I brush Leo's teeth at least 2 times a week. I learned my lesson with Cheena. She is slowly having all of her teeth pulled. They are all rotting. The vet told me that it is not my fault she has soft teeth and even if I would haved brushed her teeth daily the same thing would have happened but I still feel guilty. I also know that it is same with humans. Some have soft teeth that go bad. I wonder if there are false teeth for dogs?


----------



## kjp502 (Oct 27, 2006)

Just wondering, for those people that do brush their GR's teeth, do they normally eat dry or wet food? Do you think this makes a difference?


----------



## Wrigley's Mom (Nov 6, 2006)

I brush Wrigley's teeth about once a week. I use the tooth wipes instead of a brush, though. He likes the taste of them so I get a little more cooperation. Though he would rather eat the wipe than let me use it on his teeth. :uhoh: 

When I was mixing canned food with his kibble, I noticed his teeth were dirtier with dried food. I think canned food makes for dirtier teeth, IMO.


----------



## Hali's Mom (Oct 5, 2006)

Hali likes to have her teeth brushed.
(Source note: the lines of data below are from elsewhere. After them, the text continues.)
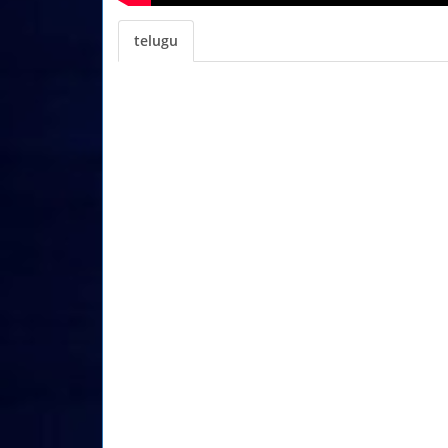
telugu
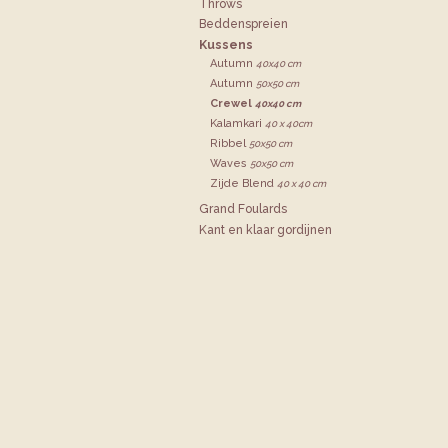
Throws
Bedden­spreien
Kussens
Autumn
40x40 cm
Autumn
50x50 cm
Crewel
40x40 cm
Kalamkari
40 x 40cm
Ribbel
50x50 cm
Waves
50x50 cm
Zijde Blend
40 x 40 cm
Grand Foulards
Kant en klaar gordijnen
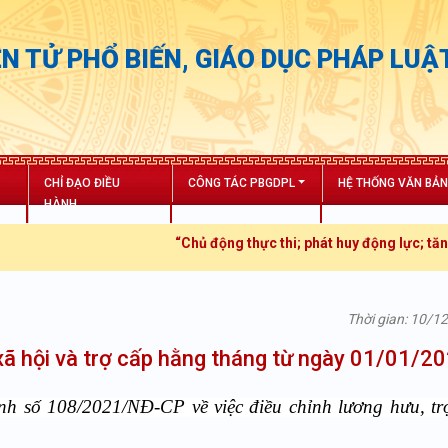
N TỬ PHỔ BIẾN, GIÁO DỤC PHÁP LUẬ
CHỈ ĐẠO ĐIỀU
CÔNG TÁC PBGDPL
HỆ THỐNG VĂN BẢ
HÀNH
“Chủ động thực thi; phát huy động lực; tăng trưởng bứt
Thời gian: 10/1
 xã hội và trợ cấp hằng tháng từ ngày 01/01/2
h số 108/2021/NĐ-CP về việc điều chỉnh lương hưu, tr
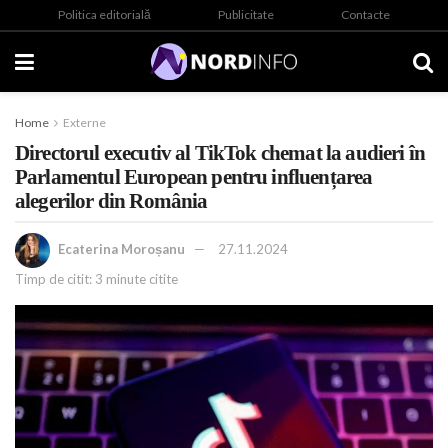
Politica editorială
Publicitate
Contacte
Home
Externe
Directorul executiv al TikTok chemat la audieri în
Parlamentul European pentru influențarea
alegerilor din România
Ecaterina Moroșanu
27.11.2024
Timp de citit: 3 minute citite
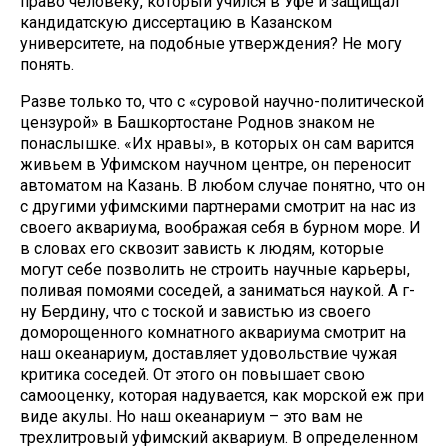
право человеку, который учился в Уфе и защищал
кандидатскую диссертацию в Казанском
университете, на подобные утверждения? Не могу
понять.
Разве только то, что с «суровой научно-политической
цензурой» в Башкортостане Роднов знаком не
понаслышке. «Их нравы», в которых он сам варится
живьем в Уфимском научном центре, он переносит
автоматом на Казань. В любом случае понятно, что он
с другими уфимскими партнерами смотрит на нас из
своего аквариума, воображая себя в бурном море. И
в словах его сквозит зависть к людям, которые
могут себе позволить не строить научные карьеры,
поливая помоями соседей, а заниматься наукой. А г-
ну Бердину, что с тоской и завистью из своего
доморощенного комнатного аквариума смотрит на
наш океанариум, доставляет удовольствие чужая
критика соседей. От этого он повышает свою
самооценку, которая надувается, как морской еж при
виде акулы. Но наш океанариум – это вам не
трехлитровый уфимский аквариум. В определенном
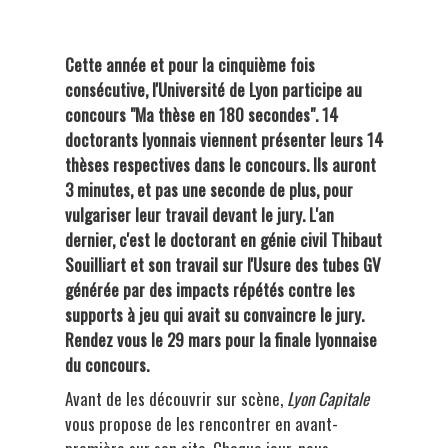
Cette année et pour la cinquième fois
consécutive, l'Université de Lyon participe au
concours "Ma thèse en 180 secondes". 14
doctorants lyonnais viennent présenter leurs 14
thèses respectives dans le concours. Ils auront
3 minutes, et pas une seconde de plus, pour
vulgariser leur travail devant le jury. L'an
dernier, c'est le doctorant en génie civil Thibaut
Souilliart et son travail sur l'Usure des tubes GV
générée par des impacts répétés contre les
supports à jeu qui avait su convaincre le jury.
Rendez vous le 29 mars pour la finale lyonnaise
du concours.
Avant de les découvrir sur scène,
Lyon Capitale
vous propose de les rencontrer en avant-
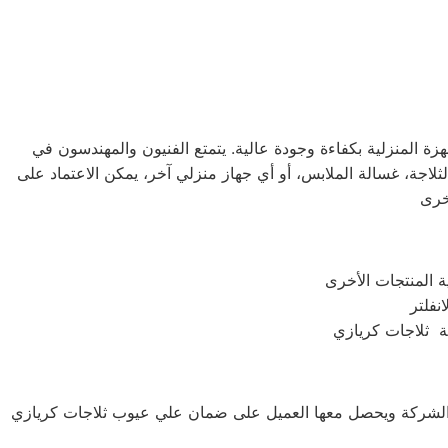
 المنزلية بكفاءة وجودة عالية. يتمتع الفنيون والمهندسون في
ثلاجة، غسالة الملابس، أو أي جهاز منزلي آخر، يمكن الاعتماد على
نة ثلاجات كريازي
ها الشركة ويحصل معها العميل على ضمان علي عيوب ثلاجات كريازي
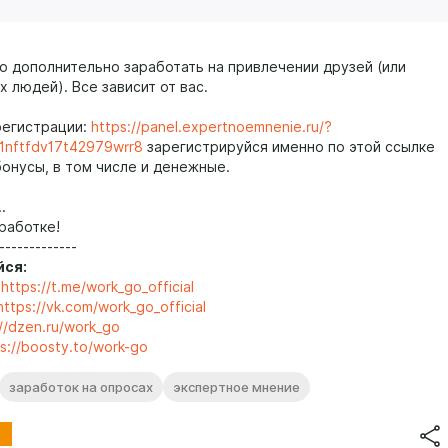
о дополнительно заработать на привлечении друзей (или
 людей). Все зависит от вас.
регистрации:
https://panel.expertnoemnenie.ru/?
1nftfdv17t42979wrr8
зарегистрируйся именно по этой ссылке
бонусы, в том числе и денежные.
.
работке!
-------------
ся:
-
https://t.me/work_go_official
https://vk.com/work_go_official
://dzen.ru/work_go
s://boosty.to/work-go
заработок на опросах
экспертное мнение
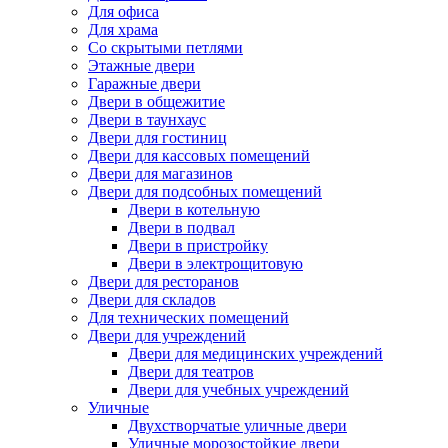
Для офиса
Для храма
Со скрытыми петлями
Этажные двери
Гаражные двери
Двери в общежитие
Двери в таунхаус
Двери для гостиниц
Двери для кассовых помещений
Двери для магазинов
Двери для подсобных помещений
Двери в котельную
Двери в подвал
Двери в пристройку
Двери в электрощитовую
Двери для ресторанов
Двери для складов
Для технических помещений
Двери для учреждений
Двери для медицинских учреждений
Двери для театров
Двери для учебных учреждений
Уличные
Двухстворчатые уличные двери
Уличные морозостойкие двери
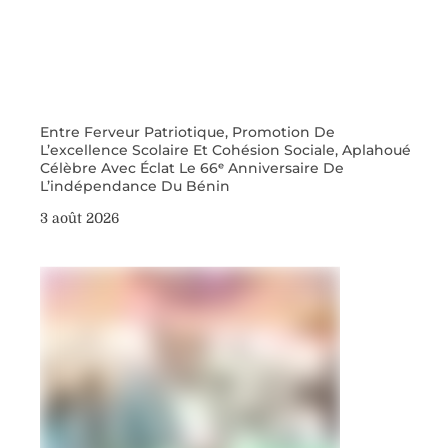
Entre Ferveur Patriotique, Promotion De
L’excellence Scolaire Et Cohésion Sociale, Aplahoué
Célèbre Avec Éclat Le 66ᵉ Anniversaire De
L’indépendance Du Bénin
3 août 2026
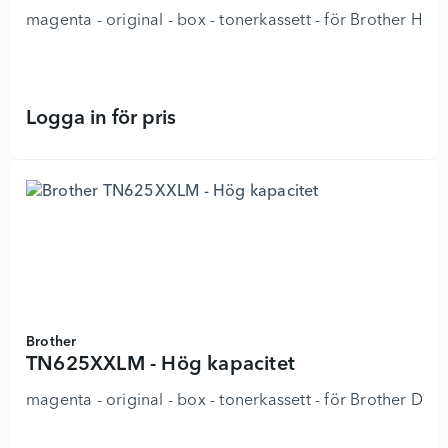
magenta - original - box - tonerkassett - för Brothe
Logga in för pris
TN627M - Ultra Jumbo - 8923760 - 
Brother
TN625XXLM - Hög kapacitet
magenta - original - box - tonerkassett - för Brot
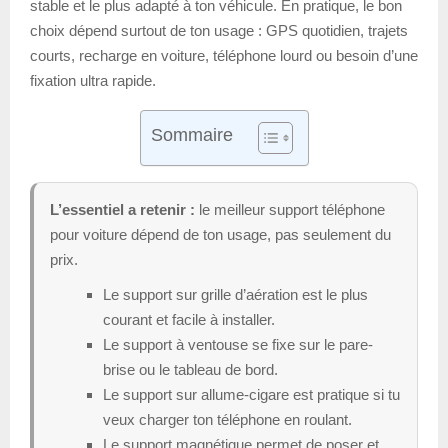
stable et le plus adapté à ton véhicule. En pratique, le bon
choix dépend surtout de ton usage : GPS quotidien, trajets
courts, recharge en voiture, téléphone lourd ou besoin d’une
fixation ultra rapide.
Sommaire
L’essentiel a retenir :
le meilleur support téléphone
pour voiture dépend de ton usage, pas seulement du
prix.
Le support sur grille d’aération est le plus
courant et facile à installer.
Le support à ventouse se fixe sur le pare-
brise ou le tableau de bord.
Le support sur allume-cigare est pratique si tu
veux charger ton téléphone en roulant.
Le support magnétique permet de poser et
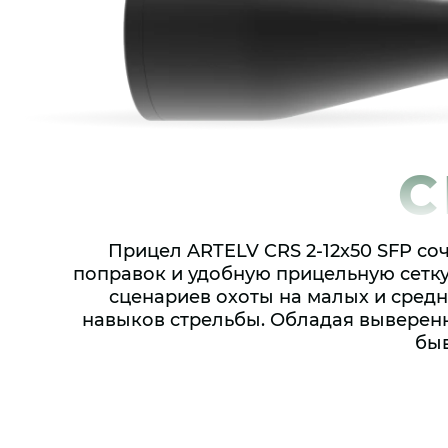
C
Прицел ARTELV CRS 2-12x50 SFP со
поправок и удобную прицельную сетку
сценариев охоты на малых и сред
навыков стрельбы. Обладая выверенн
быв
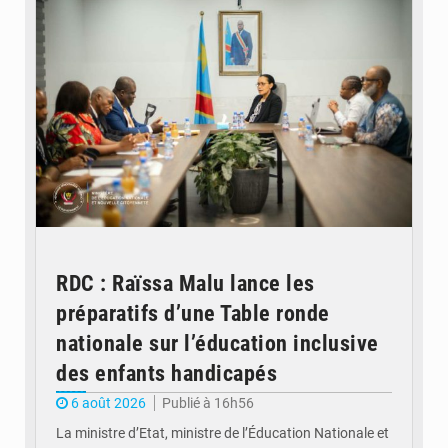
RDC : Raïssa Malu lance les
préparatifs d’une Table ronde
nationale sur l’éducation inclusive
des enfants handicapés
6 août 2026
Publié à 16h56
La ministre d’Etat, ministre de l’Éducation Nationale et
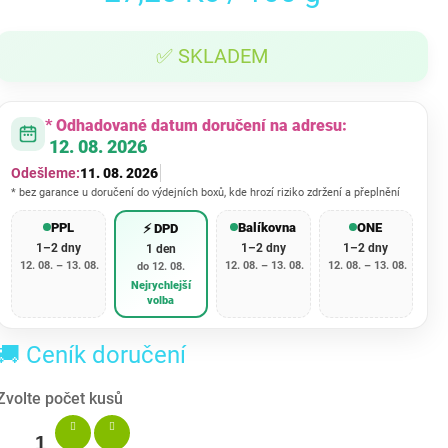
cena:
✅ SKLADEM
* Odhadované datum doručení na adresu:
12. 08. 2026
Odešleme:
11. 08. 2026
* bez garance u doručení do výdejních boxů, kde hrozí riziko zdržení a přeplnění
PPL
Balíkovna
ONE
⚡ DPD
1–2 dny
1–2 dny
1–2 dny
1 den
12. 08. – 13. 08.
12. 08. – 13. 08.
12. 08. – 13. 08.
do 12. 08.
Nejrychlejší
volba
🚚 Ceník doručení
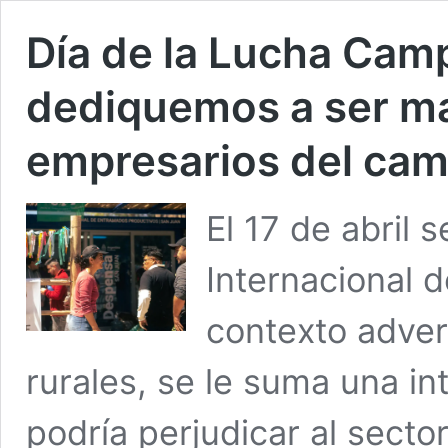
Día de la Lucha Cam
dediquemos a ser ma
empresarios del ca
El 17 de abril
Internacional 
contexto adve
rurales, se le suma una in
podría perjudicar al sector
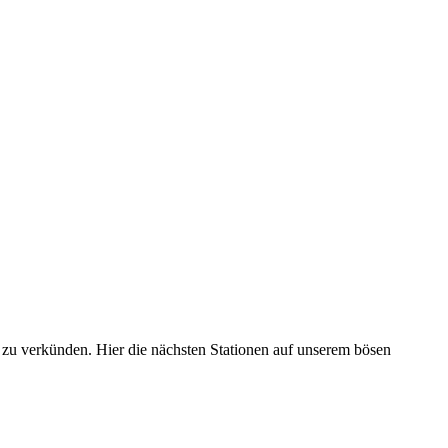
 zu verkünden. Hier die nächsten Stationen auf unserem bösen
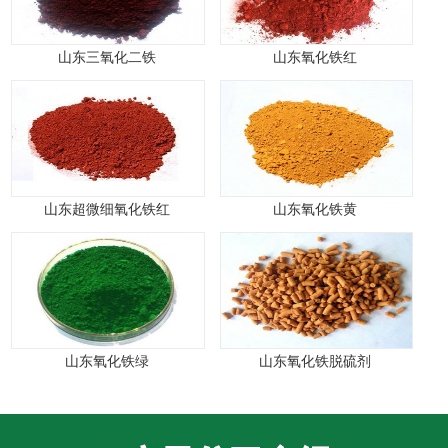
山东三氧化二铁
山东氧化铁红
山东超微细氧化铁红
山东氧化铁黄
山东氧化铁绿
山东氧化铁脱硫剂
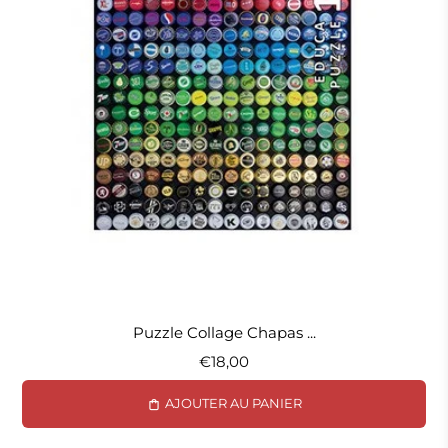
Puzzle Collage Chapas ...
€18,00
AJOUTER AU PANIER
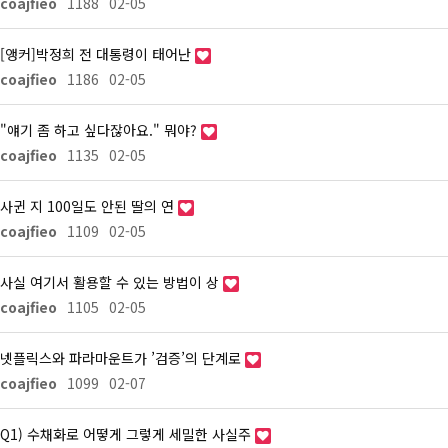
coajfieo
1188
02-05
[앵커]박정희 전 대통령이 태어난
coajfieo
1186
02-05
"얘기 좀 하고 싶다잖아요." 뭐야?
coajfieo
1135
02-05
사귄 지 100일도 안된 딸의 연
coajfieo
1109
02-05
사실 여기서 활용할 수 있는 방법이 상
coajfieo
1105
02-05
넷플릭스와 파라마운트가 ’검증’의 단계로
coajfieo
1099
02-07
Q1) 수채화로 어떻게 그렇게 세밀한 사실주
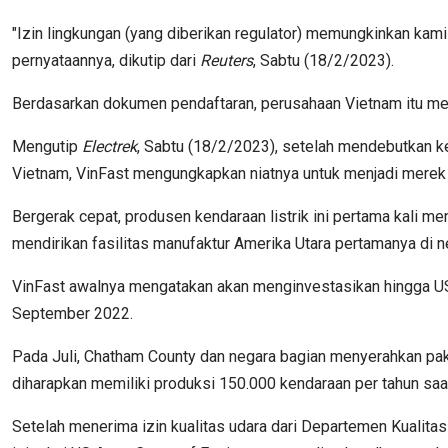
"Izin lingkungan (yang diberikan regulator) memungkinkan kami
pernyataannya, dikutip dari
Reuters
, Sabtu (18/2/2023).
Berdasarkan dokumen pendaftaran, perusahaan Vietnam itu men
Mengutip
Electrek
, Sabtu (18/2/2023), setelah mendebutkan ke
Vietnam, VinFast mengungkapkan niatnya untuk menjadi merek 
Bergerak cepat, produsen kendaraan listrik ini pertama kali
mendirikan fasilitas manufaktur Amerika Utara pertamanya di n
VinFast awalnya mengatakan akan menginvestasikan hingga US$
September 2022.
Pada Juli, Chatham County dan negara bagian menyerahkan paket
diharapkan memiliki produksi 150.000 kendaraan per tahun sa
Setelah menerima izin kualitas udara dari Departemen Kualita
I bought one of those battery powered toothbrushes and it makes it much easier. I currently need to buy doggie toothpaste tho so we haven't been to reliable about the brushing lately.


----------



## Brittany (Jul 24, 2006)

I never brush my dog's teeth, and I'm not ashamed of it.  They have sparkly white teeth, due to the fact that 1) they are eating dry food and 2) they chew on a LOT of raw bones. We get our bones from the meat locker....they just pitch them, so we go and take some off their hands.  The dogs LOVE 'em. Naturally. Duh. :doh:


----------



## Momo (Jan 9, 2007)

Nop. Can't imagine holding her still for that long. 
Her teeth seem clean so far, 
we just giveher a Mentos from time to time for bad breath


----------



## Jetfever (Dec 27, 2006)

I brush Roxy's teeth 2 or 3 times a week with a brush/paste from PetSmart. In the evening, after a long day, she will lie quiet on her side/ back and let me brush her teeth, but she tries to lick the brush clean as I scrub. Sometimes I combine a tooth brushing with a Hair/ Body brushing. I have done this since we got her at 8 weeks.


----------



## KerryandMolly'smum (Jan 17, 2007)

I started brushing Kerry's teeth when she was a pup. She enjoys it but will only have them brushed in the bathroom, standing up at the basin.
Molly isn't as keen to have hers brushed.


----------



## njb (Oct 5, 2006)

I don't brush dogs teeth--

I do give them bones and dry food--(and lots of other food)--and buy dental treat things, which make Julie go goofy--we have taken to calling her 'duck dog' when she has one. It is cute--she puts the whole square in her mouth --she looks like she has a duck bill. Then she stands at the door and tries to beg to get out--I am sure she has a stash buried in the yard somewhere.


----------